Last week I posted about a problem I was having with my old-as-dirt work truck and how I had tried and failed miserably to fix it myself.
So I took it back to Mr. Mechanic and he figured out a way we could add a simple toggle switch to the dashboard and turn the wipers on and off that way.
Not perfect but workable and I scheduled to drop it off the next day.
Well.
Big Black must of been offended or pissed off or something because by the time I got home that evening the radiator was leaking and the next morning when I went out and started her up and pulled the emergency brake the cable snapped and the handle came off in my hand.
So.
I’m sitting there in my stuck and leaking truck twirling the snapped emergency brake handle, watching the broken undying wipers dry scrape across the windshield and wondering what the hell else could go wrong, knowing I should just sell the damn thing and move on.
It’s time.
But while I know it and while I sat there, nurturing my fuming anger knowing in my heart of hearts it was the thing to do- just get rid of the bitch- reluctance was nestling up right close to me, holding my hand and saying no baby, hold on.
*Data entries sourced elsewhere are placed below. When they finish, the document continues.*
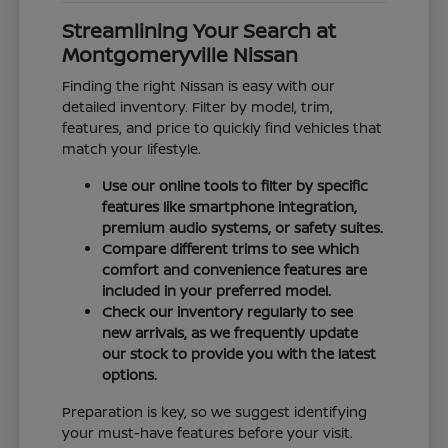
Streamlining Your Search at
Montgomeryville Nissan
Finding the right Nissan is easy with our
detailed inventory. Filter by model, trim,
features, and price to quickly find vehicles that
match your lifestyle.
Use our online tools to filter by specific
features like smartphone integration,
premium audio systems, or safety suites.
Compare different trims to see which
comfort and convenience features are
included in your preferred model.
Check our inventory regularly to see
new arrivals, as we frequently update
our stock to provide you with the latest
options.
Preparation is key, so we suggest identifying
your must-have features before your visit.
Big Black has been my ride for a long time.
The seat fits my butt. The gear shift and steering wheel are all well worn out by me. She’s as familiar as an old friend and while I know she’s just a bunch of metal, of nuts and bolts and wiring and shit I don’t understand and while I know she’s just a stupid truck I found myself-
Sitting there waiting for the tow truck listening to Cutter and Tug barking at me from inside the house and realizing just how fucked I am.
I’m gonna be driving this thing for the rest of my life.